### Brief
Run through the data and copy out every line that mentions the word "Strache".

### Source data
┌──
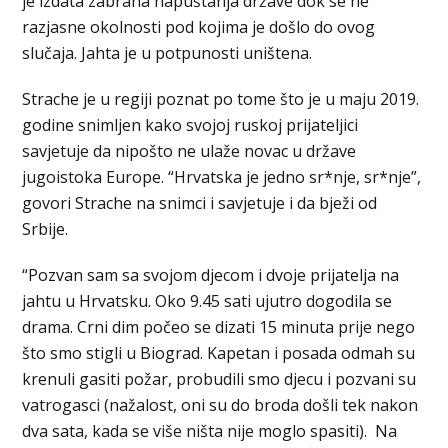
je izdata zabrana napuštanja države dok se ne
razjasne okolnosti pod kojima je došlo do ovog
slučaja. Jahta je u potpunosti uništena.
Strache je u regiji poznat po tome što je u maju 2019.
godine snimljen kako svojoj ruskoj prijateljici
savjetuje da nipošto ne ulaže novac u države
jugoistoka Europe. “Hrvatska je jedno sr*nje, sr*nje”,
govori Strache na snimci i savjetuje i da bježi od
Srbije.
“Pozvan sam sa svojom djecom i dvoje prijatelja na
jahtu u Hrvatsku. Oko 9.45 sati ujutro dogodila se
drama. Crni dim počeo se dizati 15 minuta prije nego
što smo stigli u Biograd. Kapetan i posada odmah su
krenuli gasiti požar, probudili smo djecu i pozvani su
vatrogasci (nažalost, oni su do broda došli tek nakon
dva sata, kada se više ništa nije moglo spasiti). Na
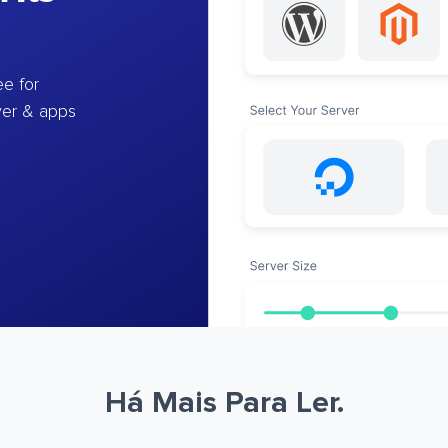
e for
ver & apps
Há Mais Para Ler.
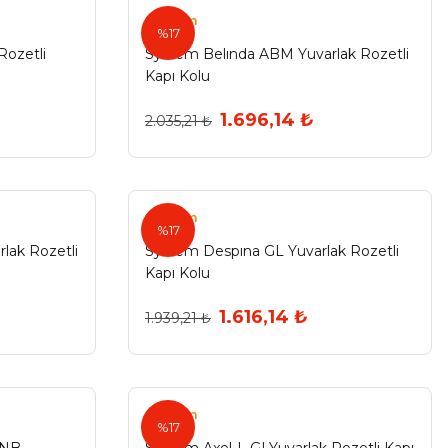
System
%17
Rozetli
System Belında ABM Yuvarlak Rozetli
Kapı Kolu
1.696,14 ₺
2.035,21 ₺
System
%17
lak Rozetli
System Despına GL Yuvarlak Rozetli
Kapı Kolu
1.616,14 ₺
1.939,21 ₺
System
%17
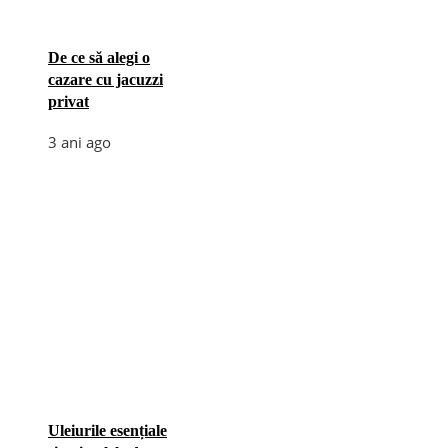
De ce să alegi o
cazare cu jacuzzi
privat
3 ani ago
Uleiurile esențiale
└──
┌──
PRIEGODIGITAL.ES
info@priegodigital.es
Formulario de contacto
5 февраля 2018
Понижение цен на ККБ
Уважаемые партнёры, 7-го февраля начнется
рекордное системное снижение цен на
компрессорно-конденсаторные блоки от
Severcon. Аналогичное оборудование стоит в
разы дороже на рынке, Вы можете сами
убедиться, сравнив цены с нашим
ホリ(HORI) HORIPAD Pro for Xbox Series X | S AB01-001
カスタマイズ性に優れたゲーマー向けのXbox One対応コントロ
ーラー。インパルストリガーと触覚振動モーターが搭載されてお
└──
┌──
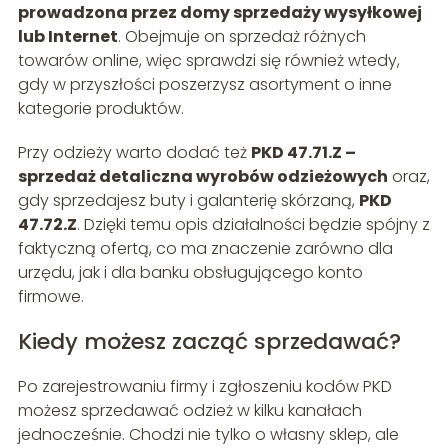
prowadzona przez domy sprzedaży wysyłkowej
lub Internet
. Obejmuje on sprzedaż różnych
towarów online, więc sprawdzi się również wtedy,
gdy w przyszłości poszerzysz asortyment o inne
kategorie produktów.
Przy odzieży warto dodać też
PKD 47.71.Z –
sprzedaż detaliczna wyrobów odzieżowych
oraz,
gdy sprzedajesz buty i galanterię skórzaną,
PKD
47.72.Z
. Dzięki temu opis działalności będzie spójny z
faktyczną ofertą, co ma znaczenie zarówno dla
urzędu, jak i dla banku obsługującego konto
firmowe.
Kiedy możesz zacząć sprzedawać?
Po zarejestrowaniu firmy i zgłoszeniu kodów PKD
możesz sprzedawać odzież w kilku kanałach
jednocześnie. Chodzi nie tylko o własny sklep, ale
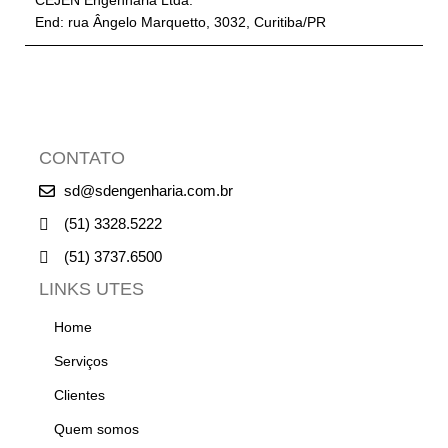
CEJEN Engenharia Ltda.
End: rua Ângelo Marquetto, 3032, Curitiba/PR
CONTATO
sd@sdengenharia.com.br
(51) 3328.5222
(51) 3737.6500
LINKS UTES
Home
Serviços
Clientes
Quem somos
└──
### Answer to this exercise
Strache je u regiji poznat po tome što je u maju 2019.
govori Strache na snimci i savjetuje i da bježi od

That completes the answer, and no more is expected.